ChatGPT is the fastest-growing software application ever, reaching about 100 million users just two months after launching due to its remarkable ability to generate complex, realistic text.
Educators and students quickly uncovered significant concerns about ChatGPT’s place in a learning environment. These include an increased potential for plagiarism and a tendency for the tool to produce incorrect claims that sound true, such as stating the opposite result of what researchers actually published or producing a wrong math solution.
And yet, the promise of ChatGPT-style systems is greater than its current very real drawbacks. This technology has already shown proficiency in difficult tasks such as synthesis across information domains, writing clear prose and even authoring computer code.
ChatGPT can provide rapid and personalized feedback. And the application is easy for most people to use: try it out here.

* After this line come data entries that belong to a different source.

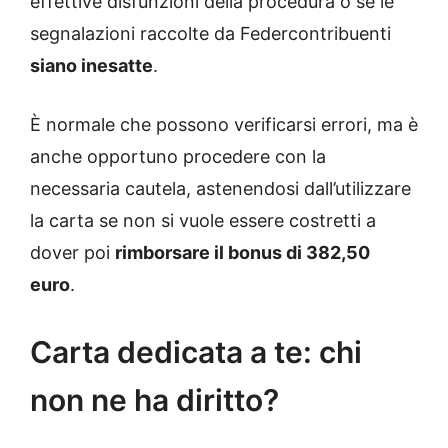
effettive disfunzioni della procedura o se le
segnalazioni raccolte da Federcontribuenti
siano inesatte
.
È normale che possono verificarsi errori, ma è
anche opportuno procedere con la
necessaria cautela, astenendosi dall’utilizzare
la carta se non si vuole essere costretti a
dover poi
rimborsare il bonus di 382,50
euro
.
Carta dedicata a te: chi
non ne ha diritto?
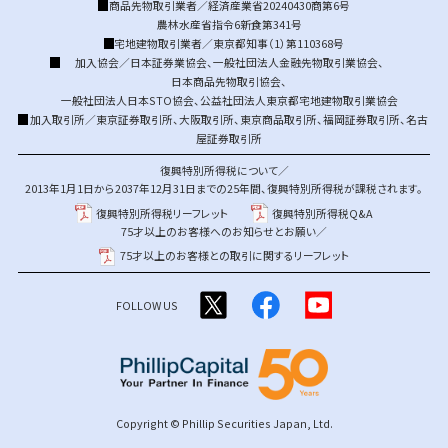
商品先物取引業者／経済産業省20240430商第6号
農林水産省指令6新食第341号
宅地建物取引業者／東京都知事（1）第110368号
加入協会／
日本証券業協会
、
一般社団法人金融先物取引業協会
、
日本商品先物取引協会
、
一般社団法人日本STO協会
、
公益社団法人東京都宅地建物取引業協会
加入取引所／
東京証券取引所
、
大阪取引所
、
東京商品取引所
、
福岡証券取引所
、
名古
屋証券取引所
復興特別所得税について／
2013年1月1日から2037年12月31日までの25年間、復興特別所得税が課税されます。
復興特別所得税リーフレット
復興特別所得税Q&A
75才以上のお客様へのお知らせとお願い／
75才以上のお客様との取引に関するリーフレット
FOLLOW US
Copyright © Phillip Securities Japan, Ltd.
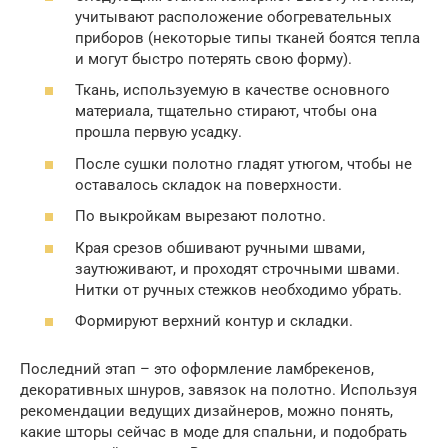
учитывают расположение обогревательных
приборов (некоторые типы тканей боятся тепла
и могут быстро потерять свою форму).
Ткань, используемую в качестве основного
материала, тщательно стирают, чтобы она
прошла первую усадку.
После сушки полотно гладят утюгом, чтобы не
оставалось складок на поверхности.
По выкройкам вырезают полотно.
Края срезов обшивают ручными швами,
заутюживают, и проходят строчными швами.
Нитки от ручных стежков необходимо убрать.
Формируют верхний контур и складки.
Последний этап – это оформление ламбрекенов,
декоративных шнуров, завязок на полотно. Используя
рекомендации ведущих дизайнеров, можно понять,
какие шторы сейчас в моде для спальни, и подобрать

Technology Already Being Applied
A new Impact Research survey of K-12 schools reveals that 51% of surveyed educators and a third of students already use ChatGPT in the classroom, with an overwhelming majority stating that it has had a positive impact on their teaching and learning.
In the short term, there are many implications for learning with ChatGPT as it exists today. Chris Piech from Stanford is already using the tool to train teachers to interact with the models to practice their pedagogical moves. “ChatGPT is a bad teacher, but a great student,” Piech says.
Rather than having schools ban the technology like New York City recently did, the education community has an opportunity to guide the development of GPT-style systems.
We can both influence its product management (i.e., which people and tasks are these systems built by and for, and how can we ensure inclusivity?) and its technical development. Specifically, the field requires more high-quality education datasets so that GPT-style models can work for students and teachers.
GPT-style systems will continue to deliver subpar results for education-related tasks if they are not trained on education-specific data, such as teacher-student dialogue or feedback on student work. This is because AI systems learn to reproduce patterns in their training data. So for an AI system to perform well on a task, it must have seen similar tasks before.
But education is one of the wonderfully messy parts of humanity’s experience: it represents complex and always-changing information, mediated through a series of teacher-student and peer relationships.
Education is highly contextual: interventions and curricula work differently for different teachers and learners at different times. Data for AI systems should therefore carefully describe real education contexts, actions, and outcomes.
For instance, for a GPT-style system to work well for middle school math education, it needs more exposure to real middle school math curricula and learning objectives, concepts and misconceptions, useful pedagogical strategies and real student outcomes on a variety of important measures.
Supporting ChatGPT with Dataset Generation
To address these needs, the education field should support open-source datasets that are designed for large statistical systems. Not only will domain-specific training data help improve the performance of these models in an educational context, but open-source data will also catalyze research and development efforts for the entire learning science and education field. “Data as a public good” efforts allow everyone to make progress on critical education technology systems, not just the big tech companies.
One recent example is the “Feedback Prize: English Language Learners” project led by expert Scott Crossley. This project curated a dataset of essays written by English language learners and used AI to determine the level of English proficiency in student writing.
The project crowdsourced solutions on Kaggle, a leading data science platform. This example allows AI systems to better understand how school writing differs among students with different language proficiencies: a concept so central that it has its own office in the U.S. Department of Education.
At Schmidt Futures, we’re supporting efforts like high-quality dataset generation to help make breakthrough progress on key challenges such as significantly improving the rate of middle school math learning. This is a fundamental moment for the education community to play a role in guiding AI progress toward the most important needs of teachers and learners.
Just as slide rules became calculators, which became personal computers, which then gave us operating systems and the internet – now foundational to our educational experiences – new computing technologies like AI systems can provide significant educational opportunities. We just need to give them the data to do so.